## Task instructions
Please restate word for word, and with nothing added, the lines that run from the one holding "Avant toute intervention, dé" to the end of the entries below.

[Dataset items]
"""
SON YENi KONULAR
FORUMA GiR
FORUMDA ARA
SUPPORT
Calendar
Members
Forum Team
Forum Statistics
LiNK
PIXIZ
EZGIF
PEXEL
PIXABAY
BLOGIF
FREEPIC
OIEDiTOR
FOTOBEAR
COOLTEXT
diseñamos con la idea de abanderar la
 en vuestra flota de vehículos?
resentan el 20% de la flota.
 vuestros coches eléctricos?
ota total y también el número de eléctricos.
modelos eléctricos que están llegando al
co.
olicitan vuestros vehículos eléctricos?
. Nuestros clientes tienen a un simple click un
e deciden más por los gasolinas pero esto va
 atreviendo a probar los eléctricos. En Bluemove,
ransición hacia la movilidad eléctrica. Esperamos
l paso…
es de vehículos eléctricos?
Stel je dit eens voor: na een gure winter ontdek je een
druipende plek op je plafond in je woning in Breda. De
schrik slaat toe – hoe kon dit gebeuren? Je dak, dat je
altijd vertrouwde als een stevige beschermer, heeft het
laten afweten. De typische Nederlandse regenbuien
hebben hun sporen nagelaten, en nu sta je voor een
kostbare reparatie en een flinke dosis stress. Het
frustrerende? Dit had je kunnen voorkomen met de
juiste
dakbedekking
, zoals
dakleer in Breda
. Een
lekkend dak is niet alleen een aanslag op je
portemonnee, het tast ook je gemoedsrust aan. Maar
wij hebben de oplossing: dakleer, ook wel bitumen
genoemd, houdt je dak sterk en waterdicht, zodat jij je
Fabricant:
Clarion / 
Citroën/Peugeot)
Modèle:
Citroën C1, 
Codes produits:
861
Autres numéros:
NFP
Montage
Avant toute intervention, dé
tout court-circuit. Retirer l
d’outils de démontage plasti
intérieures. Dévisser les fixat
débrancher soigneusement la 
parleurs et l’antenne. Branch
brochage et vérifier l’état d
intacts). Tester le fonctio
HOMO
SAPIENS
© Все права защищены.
"""
## Result of this task
Avant toute intervention, dé
tout court-circuit. Retirer l
d’outils de démontage plasti
intérieures. Dévisser les fixat
débrancher soigneusement la 
parleurs et l’antenne. Branch
brochage et vérifier l’état d
intacts). Tester le fonctio
HOMO
SAPIENS
© Все права защищены.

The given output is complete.